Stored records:
# # #
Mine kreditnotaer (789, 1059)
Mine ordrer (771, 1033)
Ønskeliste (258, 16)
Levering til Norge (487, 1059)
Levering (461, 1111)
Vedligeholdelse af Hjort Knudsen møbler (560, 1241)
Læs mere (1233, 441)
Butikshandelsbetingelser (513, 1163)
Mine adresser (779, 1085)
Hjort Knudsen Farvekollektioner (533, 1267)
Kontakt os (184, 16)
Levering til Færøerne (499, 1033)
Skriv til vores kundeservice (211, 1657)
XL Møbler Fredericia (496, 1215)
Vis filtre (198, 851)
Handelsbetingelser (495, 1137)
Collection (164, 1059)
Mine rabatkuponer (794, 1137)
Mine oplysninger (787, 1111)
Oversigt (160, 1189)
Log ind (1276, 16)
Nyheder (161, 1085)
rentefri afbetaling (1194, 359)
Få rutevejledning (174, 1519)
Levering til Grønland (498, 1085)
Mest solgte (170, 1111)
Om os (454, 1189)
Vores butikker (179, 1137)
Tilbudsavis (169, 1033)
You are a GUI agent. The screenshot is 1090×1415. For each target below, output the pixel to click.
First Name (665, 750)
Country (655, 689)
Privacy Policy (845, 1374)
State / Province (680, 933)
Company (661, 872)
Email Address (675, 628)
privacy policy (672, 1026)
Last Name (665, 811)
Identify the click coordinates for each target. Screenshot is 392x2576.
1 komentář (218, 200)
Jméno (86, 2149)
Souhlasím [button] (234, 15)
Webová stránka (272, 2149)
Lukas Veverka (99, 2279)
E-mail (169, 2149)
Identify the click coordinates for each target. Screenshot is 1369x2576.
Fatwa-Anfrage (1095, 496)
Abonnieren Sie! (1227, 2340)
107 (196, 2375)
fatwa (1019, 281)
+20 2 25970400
# # #
Aim of the task: Each line from the one holding "You are a GUI" through the last line of the data is to be transcribed exactly, with nothing else added.

Answer section:
You are a GUI agent. The screenshot is 1090×1415. For each target below, output the pixel to click.
First Name (665, 750)
Country (655, 689)
Privacy Policy (845, 1374)
State / Province (680, 933)
Company (661, 872)
Email Address (675, 628)
privacy policy (672, 1026)
Last Name (665, 811)
Identify the click coordinates for each target. Screenshot is 392x2576.
1 komentář (218, 200)
Jméno (86, 2149)
Souhlasím [button] (234, 15)
Webová stránka (272, 2149)
Lukas Veverka (99, 2279)
E-mail (169, 2149)
Identify the click coordinates for each target. Screenshot is 1369x2576.
Fatwa-Anfrage (1095, 496)
Abonnieren Sie! (1227, 2340)
107 (196, 2375)
fatwa (1019, 281)
+20 2 25970400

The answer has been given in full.